M. Möllmann: Ein Highlight war für mich die Begleitung des neuen „Bundeskanzleramts“ in Berlin, ein Projekt das kurz nach der Wende noch unter Helmut Kohl beauftragt wurde. Ich war selbst einige Male im Architekturbüro von Axel Schultes und der damaligen Projektleiterin und Büropartnerin Charlotte Frank. Ein zentrales Regierungsgebäude in der Hauptstadt ganz aus weißem Sichtbeton, welches allabendlich im Fernsehen zu sehen ist - das erfüllt uns natürlich auch heute noch mit besonderem Stolz. Denn wir waren mit Fassaden in Ortbeton aus Dyckerhoff Weiss bei diesem spannenden Projekt ganz prominent dabei. Ebenfalls prominent vertreten sind wir mit unseren Produkten bei einem Projekt, welches dieser Tage wieder in aller Munde ist: „Stuttgart 21“. Ein Projekt, das ich von Anfang an mitbegleitet habe und bei dem ich bis zuletzt gehofft hatte, die Vollendung dieses einmaligen „weißen Bahnhofs“ noch zu meiner aktiven Laufbahn zu erleben. Leider wurde die von mir und dem Dyckerhoff Weiss-Team geplante Abschlussfahrt wieder einmal auf noch unbestimmte Zeit verschoben. Dennoch bin ich mir sicher, dass Stuttgart hier in der Zukunft - analog zu der Oper in Sidney - ein einzigartiges Wahrzeichen bekommt, was in der Welt seinesgleichen suchen wird.
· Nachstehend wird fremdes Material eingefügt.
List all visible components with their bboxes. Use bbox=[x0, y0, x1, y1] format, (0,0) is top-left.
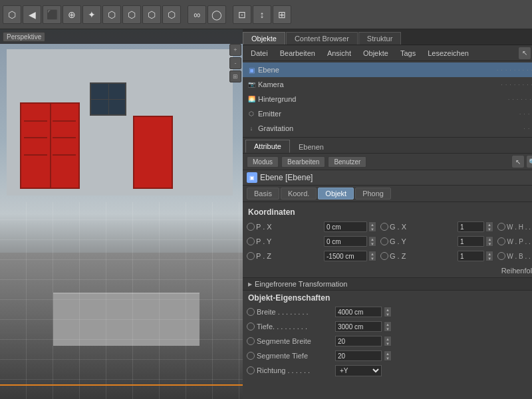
coord-gy-spinner[interactable]: ▲▼ bbox=[485, 236, 493, 247]
prop-seg-tiefe-spinner[interactable]: ▲▼ bbox=[384, 350, 392, 361]
prop-seg-breite-spinner[interactable]: ▲▼ bbox=[384, 336, 392, 346]
coord-py-radio[interactable] bbox=[247, 237, 255, 245]
tab-objekte[interactable]: Objekte bbox=[243, 32, 285, 45]
prop-richtung-row: Richtung . . . . . . +Y +X +Z bbox=[243, 363, 532, 378]
reihenfolge-row: Reihenfolge HPB bbox=[243, 263, 532, 277]
scene-tree: ▣ Ebene · · · · · · · · · · ✓ 📷 Kamera ·… bbox=[243, 61, 532, 138]
window bbox=[90, 82, 126, 116]
prop-richtung-select[interactable]: +Y +X +Z bbox=[335, 365, 382, 376]
prop-seg-tiefe-radio[interactable] bbox=[247, 352, 255, 360]
coord-gx-spinner[interactable]: ▲▼ bbox=[485, 221, 493, 232]
coord-gz-spinner[interactable]: ▲▼ bbox=[485, 251, 493, 261]
prop-seg-tiefe-label: Segmente Tiefe bbox=[257, 352, 333, 360]
tree-item-gravitation[interactable]: ↓ Gravitation · · · · · · · · · ✓ bbox=[243, 121, 532, 136]
coord-wh-radio[interactable] bbox=[497, 223, 505, 231]
tree-item-ebene[interactable]: ▣ Ebene · · · · · · · · · · ✓ bbox=[243, 63, 532, 77]
coord-wp-radio[interactable] bbox=[497, 237, 505, 245]
mode-btn-modus[interactable]: Modus bbox=[247, 156, 279, 168]
prop-tiefe-input[interactable] bbox=[335, 321, 382, 332]
coord-py-input[interactable] bbox=[324, 236, 367, 247]
coord-wb-radio[interactable] bbox=[497, 252, 505, 260]
frozen-header[interactable]: ▶ Eingefrorene Transformation bbox=[243, 277, 532, 291]
menu-datei[interactable]: Datei bbox=[245, 48, 273, 59]
toolbar-icon-4[interactable]: ⊕ bbox=[63, 5, 81, 24]
camera-icon: 📷 bbox=[247, 80, 256, 89]
subtab-koord[interactable]: Koord. bbox=[281, 188, 317, 200]
menu-lesezeichen[interactable]: Lesezeichen bbox=[422, 48, 474, 59]
prop-breite-radio[interactable] bbox=[247, 308, 255, 316]
prop-breite-spinner[interactable]: ▲▼ bbox=[384, 307, 392, 317]
emitter-icon: ⬡ bbox=[247, 109, 256, 118]
prop-tiefe-row: Tiefe. . . . . . . . . ▲▼ bbox=[243, 319, 532, 334]
mode-btn-bearbeiten[interactable]: Bearbeiten bbox=[281, 156, 325, 168]
coord-gz-label: G . Z bbox=[390, 252, 456, 260]
toolbar-icon-3[interactable]: ⬛ bbox=[43, 5, 61, 24]
prop-breite-input[interactable] bbox=[335, 307, 382, 317]
bg-icon: 🌅 bbox=[247, 94, 256, 104]
prop-richtung-radio[interactable] bbox=[247, 366, 255, 374]
subtab-phong[interactable]: Phong bbox=[355, 188, 391, 200]
coord-gy-input[interactable] bbox=[458, 236, 484, 247]
coord-px-input[interactable] bbox=[324, 221, 367, 232]
tree-item-hintergrund[interactable]: 🌅 Hintergrund · · · · · · · · bbox=[243, 92, 532, 106]
coord-pz-spinner[interactable]: ▲▼ bbox=[368, 251, 376, 261]
prop-seg-breite-radio[interactable] bbox=[247, 337, 255, 345]
prop-tiefe-spinner[interactable]: ▲▼ bbox=[384, 321, 392, 332]
toolbar-icon-1[interactable]: ⬡ bbox=[3, 5, 21, 24]
coord-pz-input[interactable] bbox=[324, 251, 367, 261]
tab-content-browser[interactable]: Content Browser bbox=[286, 32, 358, 45]
prop-seg-breite-input[interactable] bbox=[335, 336, 382, 346]
prop-seg-tiefe-input[interactable] bbox=[335, 350, 382, 361]
toolbar-icon-7[interactable]: ⬡ bbox=[122, 5, 141, 24]
coord-row-2: P . Y ▲▼ G . Y ▲▼ W . P . . . . . . ▲▼ bbox=[243, 234, 532, 249]
coord-px-radio[interactable] bbox=[247, 223, 255, 231]
subtab-basis[interactable]: Basis bbox=[247, 188, 279, 200]
mode-btn-benutzer[interactable]: Benutzer bbox=[328, 156, 366, 168]
vp-ctrl-2[interactable]: - bbox=[229, 57, 241, 69]
menu-icon-cursor[interactable]: ↖ bbox=[519, 47, 531, 59]
tab-struktur[interactable]: Struktur bbox=[358, 32, 402, 45]
viewport[interactable]: Perspektive + - ⊞ bbox=[0, 29, 243, 399]
properties-panel: Koordinaten P . X ▲▼ G . X ▲▼ W . H . . … bbox=[243, 202, 532, 399]
toolbar: ⬡ ◀ ⬛ ⊕ ✦ ⬡ ⬡ ⬡ ⬡ ∞ ◯ ⊡ ↕ ⊞ bbox=[0, 0, 532, 29]
mode-bar-search-icon[interactable]: 🔍 bbox=[527, 156, 532, 168]
coord-gz-radio[interactable] bbox=[380, 252, 388, 260]
toolbar-icon-2[interactable]: ◀ bbox=[23, 5, 41, 24]
vp-ctrl-1[interactable]: + bbox=[229, 44, 241, 56]
toolbar-icon-9[interactable]: ⬡ bbox=[162, 5, 181, 24]
subtab-objekt[interactable]: Objekt bbox=[318, 188, 354, 200]
obj-plane-icon: ▣ bbox=[247, 172, 257, 183]
tab-attribute[interactable]: Attribute bbox=[245, 140, 290, 153]
toolbar-icon-11[interactable]: ◯ bbox=[207, 5, 226, 24]
coord-py-spinner[interactable]: ▲▼ bbox=[368, 236, 376, 247]
vp-ctrl-3[interactable]: ⊞ bbox=[229, 70, 241, 82]
coord-gx-radio[interactable] bbox=[380, 223, 388, 231]
coord-gy-radio[interactable] bbox=[380, 237, 388, 245]
menu-tags[interactable]: Tags bbox=[395, 48, 421, 59]
toolbar-icon-12[interactable]: ⊡ bbox=[233, 5, 251, 24]
koordinaten-header: Koordinaten bbox=[243, 205, 532, 219]
tree-label-kamera: Kamera bbox=[258, 80, 499, 88]
tree-item-kamera[interactable]: 📷 Kamera · · · · · · · · · ✓ bbox=[243, 77, 532, 92]
toolbar-icon-13[interactable]: ↕ bbox=[253, 5, 271, 24]
coord-px-spinner[interactable]: ▲▼ bbox=[368, 221, 376, 232]
coord-row-3: P . Z ▲▼ G . Z ▲▼ W . B . . . . . . ▲▼ bbox=[243, 249, 532, 263]
coord-pz-label: P . Z bbox=[256, 252, 323, 260]
frozen-arrow-icon: ▶ bbox=[248, 281, 252, 287]
toolbar-icon-6[interactable]: ⬡ bbox=[102, 5, 121, 24]
tab-ebenen[interactable]: Ebenen bbox=[290, 140, 332, 153]
menu-ansicht[interactable]: Ansicht bbox=[322, 48, 356, 59]
toolbar-icon-8[interactable]: ⬡ bbox=[142, 5, 161, 24]
viewport-perspective-btn[interactable]: Perspektive bbox=[3, 32, 45, 42]
coord-pz-radio[interactable] bbox=[247, 252, 255, 260]
toolbar-icon-5[interactable]: ✦ bbox=[82, 5, 101, 24]
coord-gx-input[interactable] bbox=[458, 221, 484, 232]
menu-bearbeiten[interactable]: Bearbeiten bbox=[275, 48, 321, 59]
tree-item-emitter[interactable]: ⬡ Emitter · · · · · · · · · · ✓ bbox=[243, 106, 532, 121]
toolbar-icon-14[interactable]: ⊞ bbox=[273, 5, 291, 24]
mode-bar-cursor-icon[interactable]: ↖ bbox=[512, 156, 524, 168]
coord-gz-input[interactable] bbox=[458, 251, 484, 261]
menu-objekte[interactable]: Objekte bbox=[358, 48, 394, 59]
prop-tiefe-radio[interactable] bbox=[247, 323, 255, 331]
toolbar-icon-10[interactable]: ∞ bbox=[188, 5, 206, 24]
Echt happy bin ich auch darüber, dass ich ein Projekt, welches ich seit 2008 begleite, noch rechtzeitig vor meinem Ruhestand zu Ende führen konnte. Die Wiedererrichtung der Dywidag-Kuppel von 1931. Darüber gab es bereits die entsprechenden Berichte in der Fachpresse - auch in der BFT. Wir bei Dyckerhoff sind echt stolz, dieses historisch bedeutsame Projekt für die Nachwelt erhalten zu haben. Es dokumentiert eindrucksvoll die Entwicklung der Leistungsfähigkeit des Stahlbetons und der Schalenbauweise in Deutschland. Deshalb galt es, dieses Pilotprojekt aus den Anfängen des Stahlbetonbaus unbedingt für die Nachwelt zu erhalten.
BFT International: Welche Rolle spielten für die Entwicklung des modernen Betonbaus die großen Baumessen, auf denen Ihr ja auch immer präsent wart?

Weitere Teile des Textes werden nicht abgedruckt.